• [Your goal]
Repeat the full listing below verbatim and keep the images out.

• [Given records]
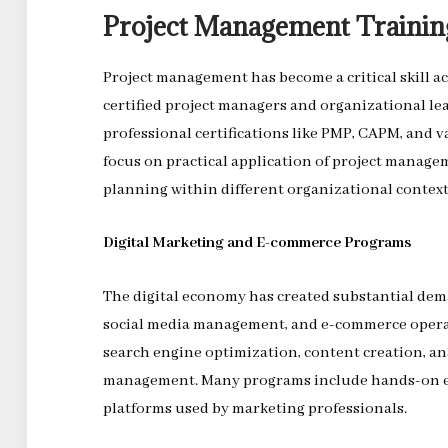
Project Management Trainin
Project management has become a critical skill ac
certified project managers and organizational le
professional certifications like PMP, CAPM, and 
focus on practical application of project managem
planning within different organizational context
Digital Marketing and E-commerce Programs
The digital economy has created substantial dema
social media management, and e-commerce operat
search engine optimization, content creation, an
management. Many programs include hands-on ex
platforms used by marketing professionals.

• [Solution to this problem]
Project Management Trainin
Project management has become a critical skill ac
certified project managers and organizational le
professional certifications like PMP, CAPM, and 
focus on practical application of project managem
planning within different organizational context
Digital Marketing and E-commerce Programs
The digital economy has created substantial dema
social media management, and e-commerce operat
search engine optimization, content creation, an
management. Many programs include hands-on ex
platforms used by marketing professionals.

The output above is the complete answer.